Der Anzug wird zur Rüstung
Tom Ford, Modefürst und Regisseur, über Schönheit und Disziplin
Am Anfang meines Films „A Single Man“ (deutscher Kinostart am 8.4.) gibt es eine Sequenz, die sehr detailliert zeigt, wie die Hauptfigur ihre Kleidung für den Tag anlegt: George, gespielt von Colin Firth, ist Englischprofessor im Los Angeles der frühen Sechziger, muss seine Homosexualität verbergen und ist kurz davor, an der Trauer über den Tod seines Partners zu zerbrechen. Wir sehen, wie er sein Hemd anzieht, sorgfältig die Krawatte bindet, das Jackett schließt – aber wer sich dabei an die Ankleideszene mit Richard Gere in „American Gigolo“ erinnert fühlt, liegt falsch: Da war die stilvolle Kleidung vor allem ein Zeichen für Eitelkeit und Exzess, in „A Single Man“ geht es um etwas anderes. Der Mann, den wir sehen, ist innerlich zerstört. Und kann sich vor den Augen der Welt nur noch dadurch zusammenhalten, dass seine Schuhe glänzen, der Krawattenknoten symmetrisch ist, alles hundertprozentig gut aussieht.
Ich selbst bin auch so: Wenn ich einen schlechten Tag habe, nehme ich mir extra viel Zeit, um meine Haare zu machen und mich so perfekt wie möglich anzuziehen weil ich mir dadurch das Gefühl gebe, dass die Welt noch in Ordnung ist. Manche Menschen empfinden das vielleicht als altmodisches Dandyideal. Den Sinn für Höflichkeit und die Subtilitäten des Lebens haben wir leider mit der Zeit verloren – die Revolutionen der Sixties sind mit Schuld daran, obwohl sie natürlich notwendig waren. Trotzdem könnte ich mich totlachen, wenn Leute klagen: „Ach, hätten wir doch in den Fünfzigern gelebt!“ Wer hindert euch denn daran, heute so zu leben? Alles ist verfügbar! Cocktails um Fünf? Kein Problem – aber dann trinkt sie bitte aus schönen Gläsern. Nicht aus Plastikbechern.

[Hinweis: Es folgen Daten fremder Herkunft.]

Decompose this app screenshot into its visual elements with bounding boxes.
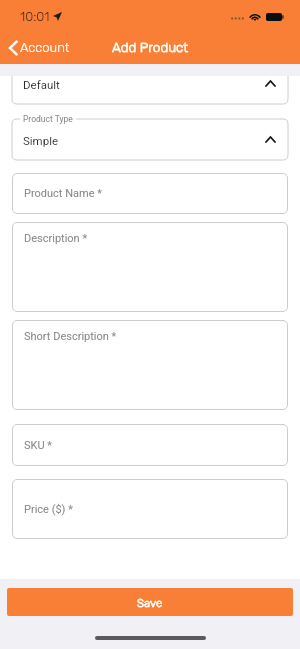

Man sollte nie vergessen, dass man sich seinen Mitmenschen schon in dem Moment aufnötigt, in dem man auf die Straße tritt. Wenn man von ihnen gesehen wird, gehört man zu ihrem Leben – die simplen Entschuldigungen darf man sich selbst deshalb nie durchgehen lassen. Viele übergewichtige Amerikaner tragen riesige T-Shirts, weil das die einzige Kleidung ist, in der sie sich bequem fühlen. An Bequemlichkeit gewöhnt man sich leicht – aber auch ich fühle mich in meinen eng geschnittenen, zugeknöpften Anzügen wohl. Weil sie sich wie eine Rüstung anfühlen.